• What the task requires: Would you restate word for word the lines of the listing, beginning at the first and ending with the line that holds "Юзефович; журналист, редактор"?

• Data provided:

────

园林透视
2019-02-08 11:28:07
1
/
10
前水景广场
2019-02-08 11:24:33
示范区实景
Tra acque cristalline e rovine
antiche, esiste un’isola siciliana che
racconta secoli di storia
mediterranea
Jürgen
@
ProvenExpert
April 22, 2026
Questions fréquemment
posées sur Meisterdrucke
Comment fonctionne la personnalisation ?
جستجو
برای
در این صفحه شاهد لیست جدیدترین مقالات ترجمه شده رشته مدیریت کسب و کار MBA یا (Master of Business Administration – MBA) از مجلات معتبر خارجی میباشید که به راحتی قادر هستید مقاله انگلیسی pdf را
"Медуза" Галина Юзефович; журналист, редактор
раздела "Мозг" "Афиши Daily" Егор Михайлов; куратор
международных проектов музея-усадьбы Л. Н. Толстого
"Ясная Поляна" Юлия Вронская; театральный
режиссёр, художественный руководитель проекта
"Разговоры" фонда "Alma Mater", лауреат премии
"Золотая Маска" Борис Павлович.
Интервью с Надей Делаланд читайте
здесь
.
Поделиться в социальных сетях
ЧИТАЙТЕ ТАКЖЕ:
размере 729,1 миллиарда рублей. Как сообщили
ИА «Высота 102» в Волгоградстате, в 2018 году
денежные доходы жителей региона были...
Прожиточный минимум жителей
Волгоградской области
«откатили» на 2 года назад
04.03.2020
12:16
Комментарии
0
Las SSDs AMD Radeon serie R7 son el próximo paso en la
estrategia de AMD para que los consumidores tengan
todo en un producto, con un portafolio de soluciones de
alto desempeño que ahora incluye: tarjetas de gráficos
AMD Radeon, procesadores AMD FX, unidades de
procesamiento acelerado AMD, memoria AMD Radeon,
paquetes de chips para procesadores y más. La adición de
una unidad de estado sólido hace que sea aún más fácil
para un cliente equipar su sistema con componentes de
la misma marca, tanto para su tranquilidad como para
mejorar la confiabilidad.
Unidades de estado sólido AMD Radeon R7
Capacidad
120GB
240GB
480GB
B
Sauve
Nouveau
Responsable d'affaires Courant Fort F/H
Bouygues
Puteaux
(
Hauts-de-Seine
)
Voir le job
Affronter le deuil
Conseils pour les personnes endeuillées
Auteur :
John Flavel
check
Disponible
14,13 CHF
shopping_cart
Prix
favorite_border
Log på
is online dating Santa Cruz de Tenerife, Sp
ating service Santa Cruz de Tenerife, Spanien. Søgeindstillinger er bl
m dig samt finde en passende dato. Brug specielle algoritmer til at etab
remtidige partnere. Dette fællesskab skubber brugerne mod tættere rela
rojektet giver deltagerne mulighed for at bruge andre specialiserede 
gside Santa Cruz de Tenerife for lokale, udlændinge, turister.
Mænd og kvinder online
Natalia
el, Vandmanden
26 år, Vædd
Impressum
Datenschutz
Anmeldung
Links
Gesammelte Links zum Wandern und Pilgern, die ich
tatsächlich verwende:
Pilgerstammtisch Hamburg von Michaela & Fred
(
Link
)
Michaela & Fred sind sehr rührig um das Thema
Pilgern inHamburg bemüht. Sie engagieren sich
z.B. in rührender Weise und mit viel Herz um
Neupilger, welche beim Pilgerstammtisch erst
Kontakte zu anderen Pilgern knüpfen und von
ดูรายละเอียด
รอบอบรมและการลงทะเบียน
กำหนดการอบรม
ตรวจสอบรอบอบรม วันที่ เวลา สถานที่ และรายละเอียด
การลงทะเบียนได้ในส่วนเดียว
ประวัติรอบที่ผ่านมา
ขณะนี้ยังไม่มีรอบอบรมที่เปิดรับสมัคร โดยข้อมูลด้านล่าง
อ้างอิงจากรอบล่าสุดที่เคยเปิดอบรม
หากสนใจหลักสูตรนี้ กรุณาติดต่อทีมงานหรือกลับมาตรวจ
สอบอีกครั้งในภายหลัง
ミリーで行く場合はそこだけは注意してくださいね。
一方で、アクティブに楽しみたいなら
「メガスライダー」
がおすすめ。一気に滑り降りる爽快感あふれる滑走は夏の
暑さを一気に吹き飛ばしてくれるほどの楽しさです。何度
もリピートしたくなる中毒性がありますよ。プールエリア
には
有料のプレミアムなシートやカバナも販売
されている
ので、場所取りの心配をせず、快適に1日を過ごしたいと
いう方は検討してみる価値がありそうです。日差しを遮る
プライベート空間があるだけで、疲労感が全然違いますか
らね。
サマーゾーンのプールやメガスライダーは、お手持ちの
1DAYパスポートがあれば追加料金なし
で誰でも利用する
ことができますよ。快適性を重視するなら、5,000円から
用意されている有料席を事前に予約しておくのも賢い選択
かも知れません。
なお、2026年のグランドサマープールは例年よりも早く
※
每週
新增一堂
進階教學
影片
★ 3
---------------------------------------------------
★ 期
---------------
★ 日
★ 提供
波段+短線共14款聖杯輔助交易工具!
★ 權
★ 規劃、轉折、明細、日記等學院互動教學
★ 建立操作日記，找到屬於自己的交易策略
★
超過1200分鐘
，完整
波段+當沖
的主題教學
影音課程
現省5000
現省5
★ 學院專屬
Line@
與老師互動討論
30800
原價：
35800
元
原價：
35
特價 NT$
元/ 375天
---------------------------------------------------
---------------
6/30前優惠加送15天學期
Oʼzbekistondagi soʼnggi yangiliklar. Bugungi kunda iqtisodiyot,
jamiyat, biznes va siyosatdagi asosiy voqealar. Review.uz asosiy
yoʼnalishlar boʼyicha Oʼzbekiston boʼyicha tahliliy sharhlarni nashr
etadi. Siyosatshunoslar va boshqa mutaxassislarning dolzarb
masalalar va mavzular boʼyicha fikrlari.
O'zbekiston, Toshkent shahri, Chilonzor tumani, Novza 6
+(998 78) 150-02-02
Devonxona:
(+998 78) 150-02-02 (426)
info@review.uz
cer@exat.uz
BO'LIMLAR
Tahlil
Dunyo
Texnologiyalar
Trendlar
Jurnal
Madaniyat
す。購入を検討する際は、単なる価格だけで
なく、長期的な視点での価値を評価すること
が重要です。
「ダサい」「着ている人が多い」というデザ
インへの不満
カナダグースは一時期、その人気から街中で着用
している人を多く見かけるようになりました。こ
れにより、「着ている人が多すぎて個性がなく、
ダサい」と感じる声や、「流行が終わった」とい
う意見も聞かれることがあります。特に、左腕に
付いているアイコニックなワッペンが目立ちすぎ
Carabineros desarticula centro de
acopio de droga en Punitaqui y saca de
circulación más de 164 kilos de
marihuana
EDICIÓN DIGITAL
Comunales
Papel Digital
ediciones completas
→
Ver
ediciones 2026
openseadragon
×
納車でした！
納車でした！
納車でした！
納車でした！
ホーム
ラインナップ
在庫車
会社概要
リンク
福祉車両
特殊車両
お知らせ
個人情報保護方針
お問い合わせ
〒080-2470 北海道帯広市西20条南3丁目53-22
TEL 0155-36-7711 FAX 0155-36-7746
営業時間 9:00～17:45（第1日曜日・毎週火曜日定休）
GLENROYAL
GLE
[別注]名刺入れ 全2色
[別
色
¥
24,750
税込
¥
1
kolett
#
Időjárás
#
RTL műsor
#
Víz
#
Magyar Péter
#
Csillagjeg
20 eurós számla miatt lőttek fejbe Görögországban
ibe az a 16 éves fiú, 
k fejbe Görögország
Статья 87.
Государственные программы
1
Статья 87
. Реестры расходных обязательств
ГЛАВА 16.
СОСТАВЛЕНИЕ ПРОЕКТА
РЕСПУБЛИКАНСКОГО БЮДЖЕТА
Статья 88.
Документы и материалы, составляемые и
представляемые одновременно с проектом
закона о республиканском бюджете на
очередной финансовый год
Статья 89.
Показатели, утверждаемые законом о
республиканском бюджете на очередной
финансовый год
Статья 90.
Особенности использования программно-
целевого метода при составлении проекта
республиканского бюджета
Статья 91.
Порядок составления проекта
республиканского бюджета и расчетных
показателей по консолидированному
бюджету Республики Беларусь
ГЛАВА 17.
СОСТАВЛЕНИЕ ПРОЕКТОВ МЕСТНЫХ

────

• Task result:
园林透视
2019-02-08 11:28:07
1
/
10
前水景广场
2019-02-08 11:24:33
示范区实景
Tra acque cristalline e rovine
antiche, esiste un’isola siciliana che
racconta secoli di storia
mediterranea
Jürgen
@
ProvenExpert
April 22, 2026
Questions fréquemment
posées sur Meisterdrucke
Comment fonctionne la personnalisation ?
جستجو
برای
در این صفحه شاهد لیست جدیدترین مقالات ترجمه شده رشته مدیریت کسب و کار MBA یا (Master of Business Administration – MBA) از مجلات معتبر خارجی میباشید که به راحتی قادر هستید مقاله انگلیسی pdf را
"Медуза" Галина Юзефович; журналист, редактор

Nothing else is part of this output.